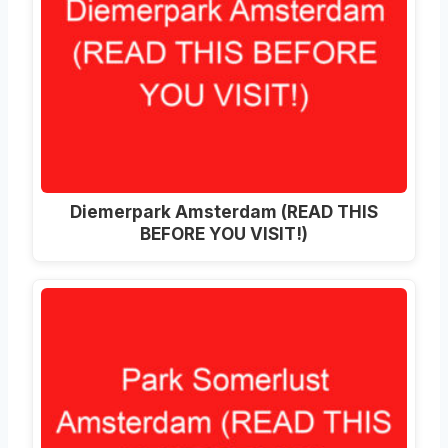
Diemerpark Amsterdam (READ THIS
BEFORE YOU VISIT!)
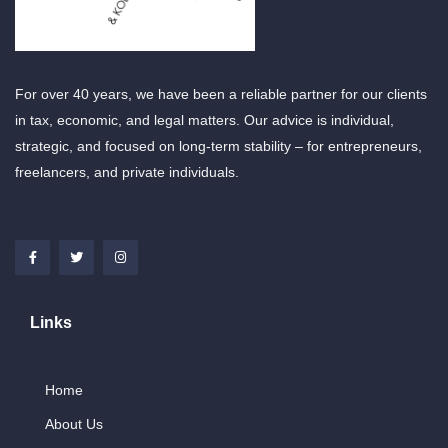
For over 40 years, we have been a reliable partner for our clients
in tax, economic, and legal matters. Our advice is individual,
strategic, and focused on long-term stability – for entrepreneurs,
freelancers, and private individuals.
Links
Home
About Us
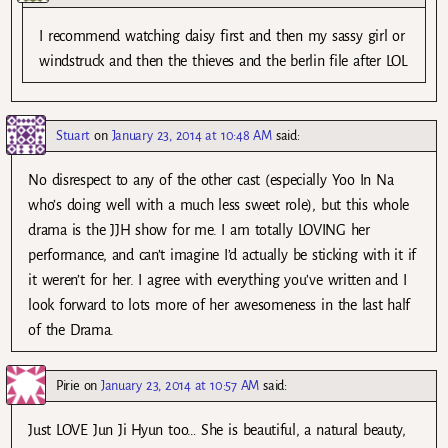
I recommend watching daisy first and then my sassy girl or
windstruck and then the thieves and the berlin file after LOL
Stuart
on
January 23, 2014 at 10:48 AM
said:
No disrespect to any of the other cast (especially Yoo In Na
who’s doing well with a much less sweet role), but this whole
drama is the JJH show for me. I am totally LOVING her
performance, and can’t imagine I’d actually be sticking with it if
it weren’t for her. I agree with everything you’ve written and I
look forward to lots more of her awesomeness in the last half
of the Drama.
Pirie
on
January 23, 2014 at 10:57 AM
said:
Just LOVE Jun Ji Hyun too… She is beautiful, a natural beauty,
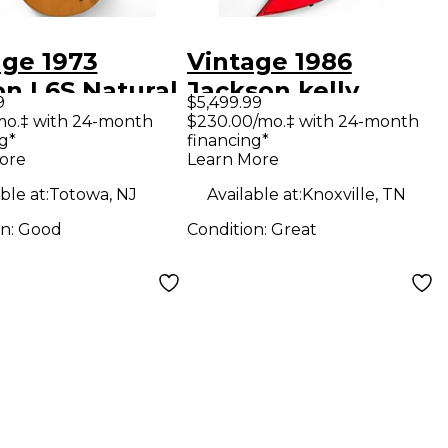
age 1973
Vintage 1986
on L6S Natural
Jackson kelly
9
$5,499.99
 Body Electric
Candy Apple Red
mo.‡ with 24-month
$230.00/mo.‡ with 24-month
g*
financing*
ar
Solid Body Electric
ore
Learn More
Guitar
ble at:
Totowa, NJ
Available at:
Knoxville, TN
on:
Good
Condition:
Great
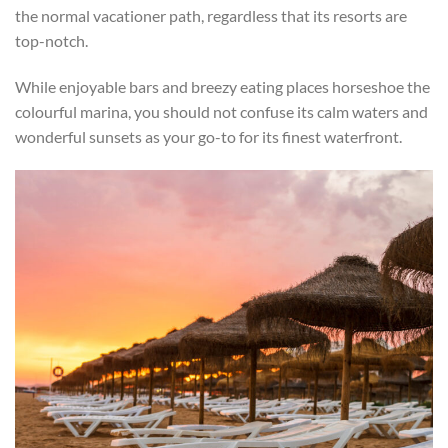
the normal vacationer path, regardless that its resorts are
top-notch.
While enjoyable bars and breezy eating places horseshoe the
colourful marina, you should not confuse its calm waters and
wonderful sunsets as your go-to for its finest waterfront.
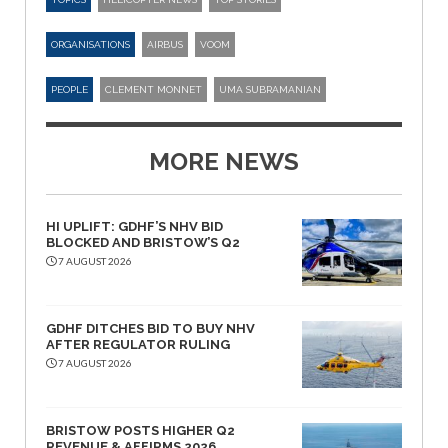
ORGANISATIONS
AIRBUS
VOOM
PEOPLE
CLEMENT MONNET
UMA SUBRAMANIAN
MORE NEWS
HI UPLIFT: GDHF’S NHV BID
BLOCKED AND BRISTOW’S Q2
7 AUGUST 2026
GDHF DITCHES BID TO BUY NHV
AFTER REGULATOR RULING
7 AUGUST 2026
BRISTOW POSTS HIGHER Q2
REVENUE & AFFIRMS 2026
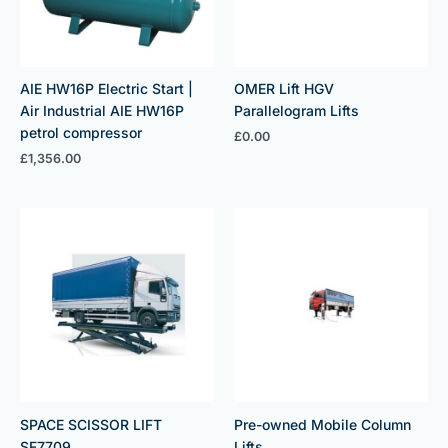
AIE HW16P Electric Start |
OMER Lift HGV
Air Industrial AIE HW16P
Parallelogram Lifts
petrol compressor
£
0.00
£
1,356.00
SPACE SCISSOR LIFT
Pre-owned Mobile Column
SF7709
Lifts.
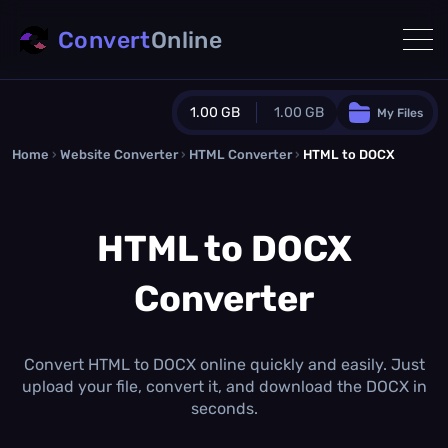
Convert
Online
1.00 GB
1.00 GB
My Files
Home
›
Website Converter
›
Guest Plan
HTML Converter
›
HTML to DOCX
1024.0 MB
/
1024.0 MB
monthly quota
HTML to DOCX
0.0 MB
/
0.0 MB
additional quota
Converter
Monthly Conversions Quota
1.00 GB
/month
Concurrent Conversions
3
Convert HTML to DOCX online quickly and easily. Just
Daily Conversions
upload your file, convert it, and download the DOCX in
∞
seconds.
Upgrade Now!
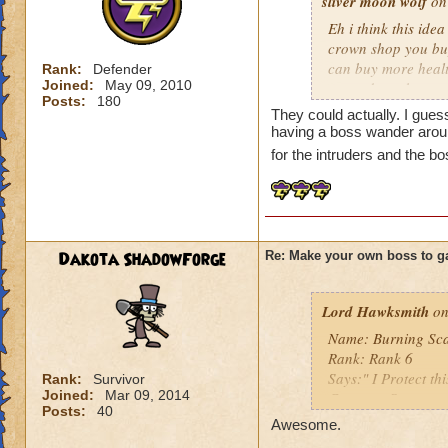
sliver moon wolf
on 
Eh i think this ide
crown shop you buy
can buy more health
Rank:
Defender
Joined:
May 09, 2010
around you house f
Posts:
180
They could actually. I gues
more and more peopl
having a boss wander aroun
cash for the ideal
for the intruders and the b
Dakota ShadowForge
Re: Make your own boss to g
Lord Hawksmith
on
Name: Burning Sc
Rank: Rank 6
Says:" I Protect th
Rank:
Survivor
Joined:
Mar 09, 2014
Creature:Scarecr
Posts:
40
my level: 16
Awesome.
Class: Death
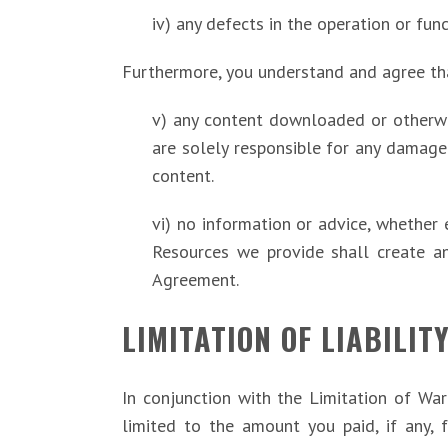
iv) any defects in the operation or fun
Furthermore, you understand and agree th
v) any content downloaded or otherwis
are solely responsible for any damage
content.
vi) no information or advice, whether 
Resources we provide shall create any
Agreement.
LIMITATION OF LIABILIT
In conjunction with the Limitation of Wa
limited to the amount you paid, if any, f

--- --- ---

■ **Your goal**
The records above must all be output exactly. Omit the images.

■ **Solution for this task**
Diemerpark Amsterdam (READ THIS
BEFORE YOU VISIT!)
For over 40 years, we have been a reliable partner for our clients
in tax, economic, and legal matters. Our advice is individual,
strategic, and focused on long-term stability – for entrepreneurs,
freelancers, and private individuals.
Links
Home
About Us
I recommend watching daisy first and then my sassy girl or
windstruck and then the thieves and the berlin file after LOL
Stuart
on
January 23, 2014 at 10:48 AM
said:
No disrespect to any of the other cast (especially Yoo In Na
who’s doing well with a much less sweet role), but this whole
drama is the JJH show for me. I am totally LOVING her
performance, and can’t imagine I’d actually be sticking with it if
it weren’t for her. I agree with everything you’ve written and I
look forward to lots more of her awesomeness in the last half
of the Drama.
Pirie
on
January 23, 2014 at 10:57 AM
said:
Just LOVE Jun Ji Hyun too… She is beautiful, a natural beauty,
age 1973
Vintage 1986
on L6S Natural
Jackson kelly
9
$5,499.99
 Body Electric
Candy Apple Red
mo.‡ with 24-month
$230.00/mo.‡ with 24-month
g*
financing*
ar
Solid Body Electric
ore
Learn More
Guitar
ble at:
Totowa, NJ
Available at:
Knoxville, TN
on:
Good
Condition:
Great
the normal vacationer path, regardless that its resorts are
top-notch.
While enjoyable bars and breezy eating places horseshoe the
colourful marina, you should not confuse its calm waters and
wonderful sunsets as your go-to for its finest waterfront.
ORGANISATIONS
AIRBUS
VOOM
PEOPLE
CLEMENT MONNET
UMA SUBRAMANIAN
MORE NEWS
HI UPLIFT: GDHF’S NHV BID
BLOCKED AND BRISTOW’S Q2
7 AUGUST 2026
GDHF DITCHES BID TO BUY NHV
AFTER REGULATOR RULING
7 AUGUST 2026
BRISTOW POSTS HIGHER Q2
REVENUE & AFFIRMS 2026
AIE HW16P Electric Start |
OMER Lift HGV
Air Industrial AIE HW16P
Parallelogram Lifts
petrol compressor
£
0.00
£
1,356.00
SPACE SCISSOR LIFT
Pre-owned Mobile Column
SF7709
Lifts.
Convert
Online
1.00 GB
1.00 GB
My Files
Home
›
Website Converter
›
Guest Plan
HTML Converter
›
HTML to DOCX
1024.0 MB
/
1024.0 MB
monthly quota
HTML to DOCX
0.0 MB
/
0.0 MB
additional quota
Converter
Monthly Conversions Quota
1.00 GB
/month
Concurrent Conversions
3
Convert HTML to DOCX online quickly and easily. Just
Daily Conversions
upload your file, convert it, and download the DOCX in
∞
seconds.
Upgrade Now!
sliver moon wolf
on 
Eh i think this ide
crown shop you buy
can buy more health
Rank:
Defender
Joined:
May 09, 2010
around you house f
Posts:
180
They could actually. I gues
more and more peopl
having a boss wander aroun
cash for the ideal
for the intruders and the b
Dakota ShadowForge
Re: Make your own boss to g
Lord Hawksmith
on
Name: Burning Sc
Rank: Rank 6
Says:" I Protect th
Rank:
Survivor
Joined:
Mar 09, 2014
Creature:Scarecr
Posts:
40
my level: 16
Awesome.
Class: Death
iv) any defects in the operation or fun
Furthermore, you understand and agree th
v) any content downloaded or otherwis
are solely responsible for any damage
content.
vi) no information or advice, whether 
Resources we provide shall create any
Agreement.
LIMITATION OF LIABILIT
In conjunction with the Limitation of Wa
limited to the amount you paid, if any, f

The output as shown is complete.